I found myself immediate swiping left on profiles that indicated they were “Christian” to avoid any religious judgement. (Although I did discover many profiles that said “Christian” or “Conservative” were actually pretty freaky-but I digress.)
My friend mentioned that I needed to check out this app called Feeld , a dating app for singles, couples, kinksters, people exploring, and everything in between. My immediate impression is that it’s Lesbian dating a more chill and less hard-core version of FetLife , the popular kink, and BDSM community.
Creating a profile is easy. But if I’m honest, getting matched was a bit overwhelming at first. The sheer number of options that people can choose from in their profile is wild-from every type of sexual preference and identity to every imaginable desire, kink and interest. You’ll find profiles for very casual and random hookups to those looking for deep, long-term relationships and everything in between.
I had more than 2,870 matches within a day of signing up and it took me a month to sort through the list in a meaningful way. Upon matching, you’ll find conversations ranging from the immediate annoying dick pic to those craving intellectual conversations and connection before moving onto the sexual (this is called sapiosexual, I’ve learned).

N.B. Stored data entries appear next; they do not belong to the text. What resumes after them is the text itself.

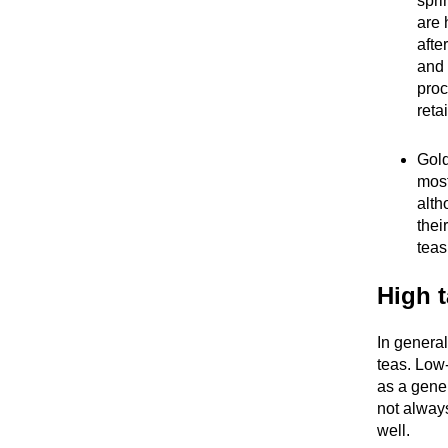
spri
are 
after
and 
proc
reta
Gold
most
alth
thei
teas
High t
In general
teas. Low-
as a gene
not always
well.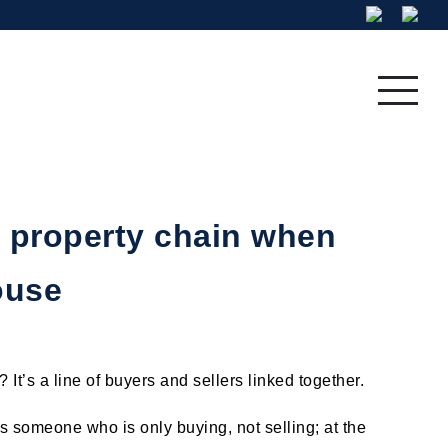
Residential
Fine Art
 property chain when
ouse
 It’s a line of buyers and sellers linked together.
is someone who is only buying, not selling; at the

The thing I find most refreshing about Feeld is the authenticity of the people on the app. Everyone is very up front with what they want, what their interests are, and what they’re looking for from a connection. It’s easy to sift through the matches to find those that interest you.

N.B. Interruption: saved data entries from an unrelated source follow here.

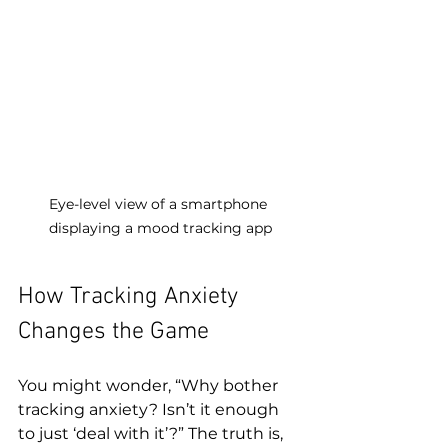
Eye-level view of a smartphone 
displaying a mood tracking app
How Tracking Anxiety 
Changes the Game
You might wonder, “Why bother 
tracking anxiety? Isn’t it enough 
to just ‘deal with it’?” The truth is,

The other thing that I found is that this alternative community of people are for the most part very “normal.” I’ve met awesome people, from celebrities to neighbors to those who’ve become close friends. There are a lot of very intelligent people on Feeld-and since sexual interest and exploration is a big part of the draw to this app, most people take good care of themselves physically and are mentally aware enough to be open to exploring an alternative app to the usual dating apps.
The other really fun thing about Feeld is that it’s not just for singles. There are a lot of couples on the app who are looking for their unicorns or for group play, and a lot of singles who are looking for well-adjusted couples to play with. I also found that there were a lot of “vanilla” (the kink world’s term for very regular and normal sex) people who were inexperienced and just exploring, wondering what’s out there, like I was. Before finding Feeld, I felt very alone in my desire to explore, but having found this community of souls I now feel very normal. These days, I feel like I’m exploring all the things that people normally just fantasize about.